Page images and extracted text
=== Begin Enclosure ===

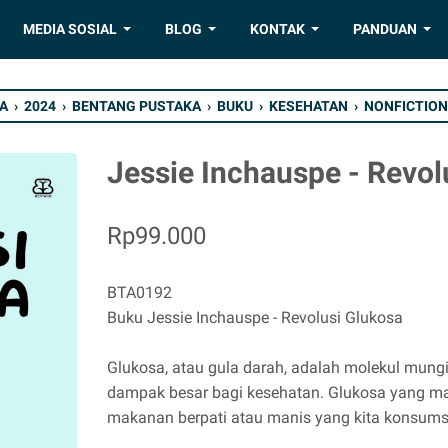
MEDIA SOSIAL
BLOG
KONTAK
PANDUAN
A
›
2024
›
BENTANG PUSTAKA
›
BUKU
›
KESEHATAN
›
NONFICTION
Jessie Inchauspe - Revol
Rp99.000
BTA0192
Buku Jessie Inchauspe - Revolusi Glukosa
Glukosa, atau gula darah, adalah molekul mungi
dampak besar bagi kesehatan. Glukosa yang mas
makanan berpati atau manis yang kita konsums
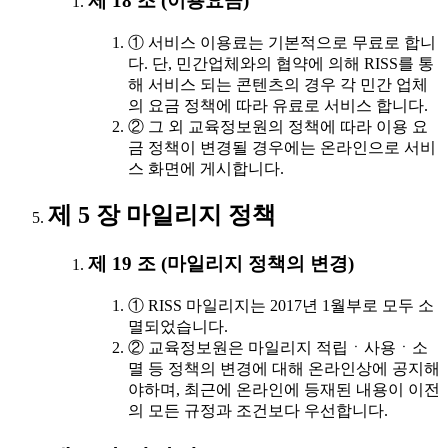
제 18 조 (이용요금)
① 서비스 이용료는 기본적으로 무료로 합니
다. 단, 민간업체와의 협약에 의해 RISS를 통
해 서비스 되는 콘텐츠의 경우 각 민간 업체
의 요금 정책에 따라 유료로 서비스 합니다.
② 그 외 교육정보원의 정책에 따라 이용 요
금 정책이 변경될 경우에는 온라인으로 서비
스 화면에 게시합니다.
제 5 장 마일리지 정책
제 19 조 (마일리지 정책의 변경)
① RISS 마일리지는 2017년 1월부로 모두 소
멸되었습니다.
② 교육정보원은 마일리지 적립ㆍ사용ㆍ소
멸 등 정책의 변경에 대해 온라인상에 공지해
야하며, 최근에 온라인에 등재된 내용이 이전
의 모든 규정과 조건보다 우선합니다.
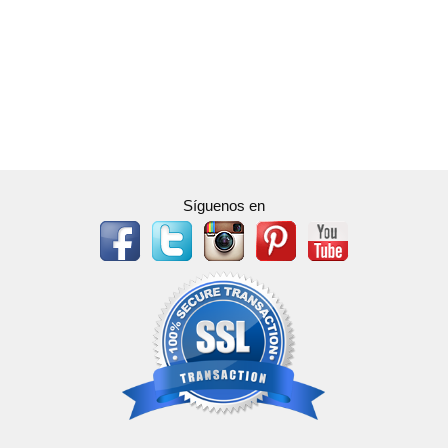
Síguenos en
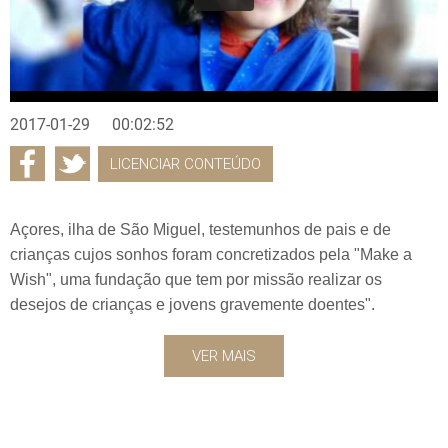
2017-01-29
00:02:52
LICENCIAR CONTEÚDO
Açores, ilha de São Miguel, testemunhos de pais e de
crianças cujos sonhos foram concretizados pela "Make a
Wish", uma fundação que tem por missão realizar os
desejos de crianças e jovens gravemente doentes".
VER MAIS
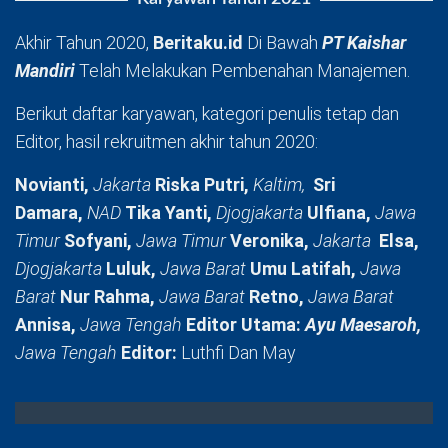
Akhir Tahun 2020,
Beritaku.id
Di Bawah
PT Kaishar
Mandiri
Telah Melakukan Pembenahan Manajemen.
Berikut daftar karyawan, kategori penulis tetap dan
Editor, hasil rekruitmen akhir tahun 2020:
Novianti,
Jakarta
Riska Putri,
Kaltim,
Sri
Damara,
NAD
Tika Yanti,
Djogjakarta
Ulfiana,
Jawa
Timur
Sofyani,
Jawa Timur
Veronika,
Jakarta
Elsa,
Djogjakarta
Luluk,
Jawa Barat
Umu Latifah,
Jawa
Barat
Nur Rahma,
Jawa Barat
Retno,
Jawa Barat
Annisa,
Jawa Tengah
Editor Utama:
Ayu Maesaroh,
Jawa Tengah
Editor:
Luthfi Dan May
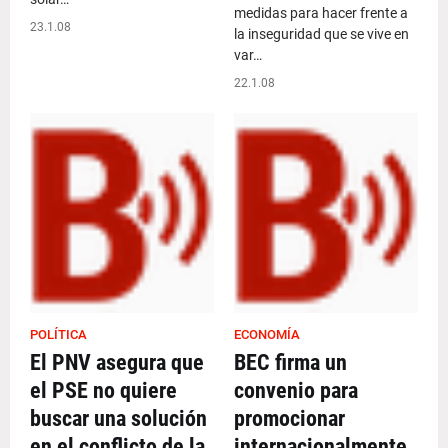
medidas para hacer frente a
23.1.08
la inseguridad que se vive en
var…
22.1.08
POLÍTICA
ECONOMÍA
El PNV asegura que
BEC firma un
el PSE no quiere
convenio para
buscar una solución
promocionar
en el conflicto de la
internacionalmente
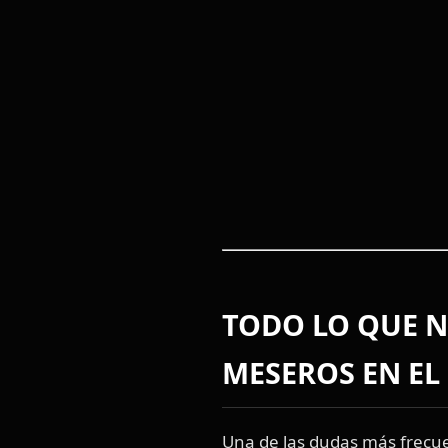
TODO LO QUE N
MESEROS EN EL
Una de las dudas más frecuen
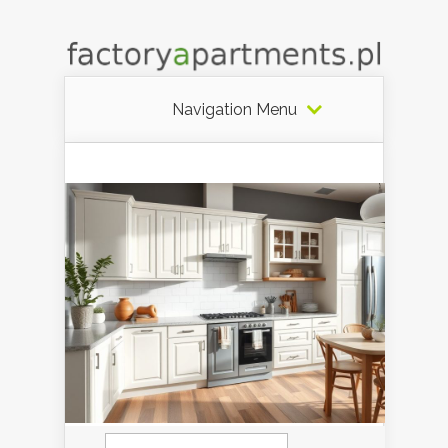
Navigation Menu
Szukaj:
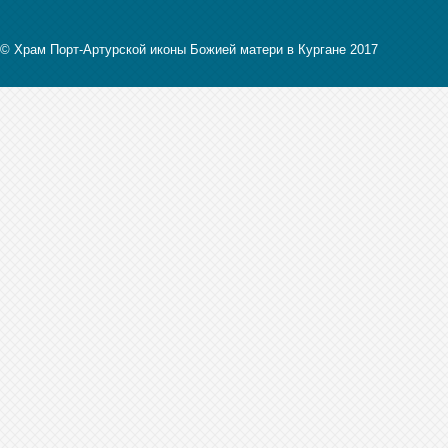
© Храм Порт-Артурской иконы Божией матери в Кургане 2017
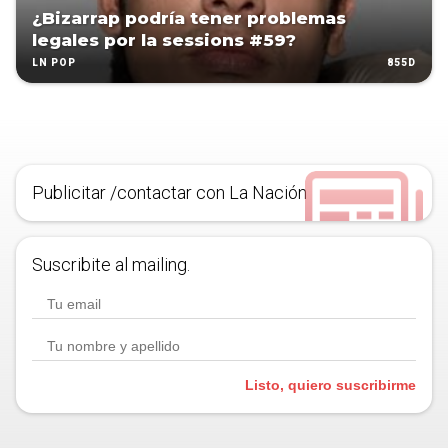
¿Bizarrap podría tener problemas
legales por la sessions #59?
855D
LN POP
Publicitar /contactar con La Nación
Suscribite al mailing.
Listo, quiero suscribirme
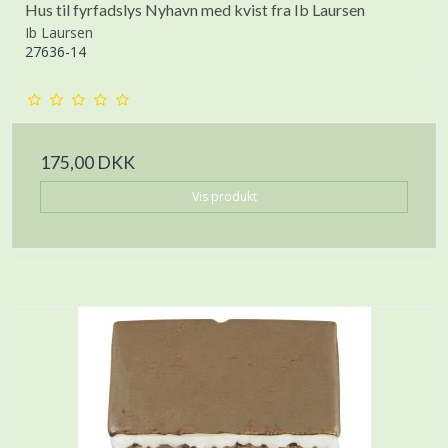
Hus til fyrfadslys Nyhavn med kvist fra Ib Laursen
Ib Laursen
27636-14
175,00 DKK
Vis produkt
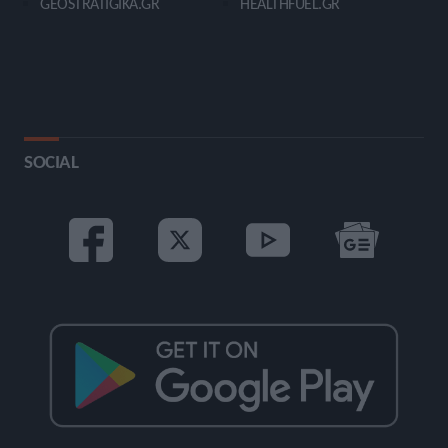
GEOSTRATIGIKA.GR
HEALTHFUEL.GR
SOCIAL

=== End Enclosure ===

To do =>
Your reply should be the entries copied exactly, with all images omitted.

Your response =>
MEDIA SOSIAL
BLOG
KONTAK
PANDUAN
A
›
2024
›
BENTANG PUSTAKA
›
BUKU
›
KESEHATAN
›
NONFICTION
Jessie Inchauspe - Revol
Rp99.000
BTA0192
Buku Jessie Inchauspe - Revolusi Glukosa
Glukosa, atau gula darah, adalah molekul mungi
dampak besar bagi kesehatan. Glukosa yang mas
makanan berpati atau manis yang kita konsums
제 18 조 (이용요금)
① 서비스 이용료는 기본적으로 무료로 합니
다. 단, 민간업체와의 협약에 의해 RISS를 통
해 서비스 되는 콘텐츠의 경우 각 민간 업체
의 요금 정책에 따라 유료로 서비스 합니다.
② 그 외 교육정보원의 정책에 따라 이용 요
금 정책이 변경될 경우에는 온라인으로 서비
스 화면에 게시합니다.
제 5 장 마일리지 정책
제 19 조 (마일리지 정책의 변경)
① RISS 마일리지는 2017년 1월부로 모두 소
멸되었습니다.
② 교육정보원은 마일리지 적립ㆍ사용ㆍ소
멸 등 정책의 변경에 대해 온라인상에 공지해
야하며, 최근에 온라인에 등재된 내용이 이전
의 모든 규정과 조건보다 우선합니다.
Síguenos en
2017-01-29
00:02:52
LICENCIAR CONTEÚDO
Açores, ilha de São Miguel, testemunhos de pais e de
crianças cujos sonhos foram concretizados pela "Make a
Wish", uma fundação que tem por missão realizar os
desejos de crianças e jovens gravemente doentes".
VER MAIS
Akhir Tahun 2020,
Beritaku.id
Di Bawah
PT Kaishar
Mandiri
Telah Melakukan Pembenahan Manajemen.
Berikut daftar karyawan, kategori penulis tetap dan
Editor, hasil rekruitmen akhir tahun 2020:
Novianti,
Jakarta
Riska Putri,
Kaltim,
Sri
Damara,
NAD
Tika Yanti,
Djogjakarta
Ulfiana,
Jawa
Timur
Sofyani,
Jawa Timur
Veronika,
Jakarta
Elsa,
Djogjakarta
Luluk,
Jawa Barat
Umu Latifah,
Jawa
Barat
Nur Rahma,
Jawa Barat
Retno,
Jawa Barat
Annisa,
Jawa Tengah
Editor Utama:
Ayu Maesaroh,
Jawa Tengah
Editor:
Luthfi Dan May
medidas para hacer frente a
23.1.08
la inseguridad que se vive en
var…
22.1.08
POLÍTICA
ECONOMÍA
El PNV asegura que
BEC firma un
el PSE no quiere
convenio para
buscar una solución
promocionar
en el conflicto de la
internacionalmente
TODO LO QUE N
MESEROS EN EL
Una de las dudas más frecuen
Navigation Menu
Szukaj:
© Храм Порт-Артурской иконы Божией матери в Кургане 2017
¿Bizarrap podría tener problemas
legales por la sessions #59?
855D
LN POP
Publicitar /contactar con La Nación
Suscribite al mailing.
Listo, quiero suscribirme
Hus til fyrfadslys Nyhavn med kvist fra Ib Laursen
Ib Laursen
27636-14
175,00 DKK
Vis produkt
GEOSTRATIGIKA.GR
HEALTHFUEL.GR
SOCIAL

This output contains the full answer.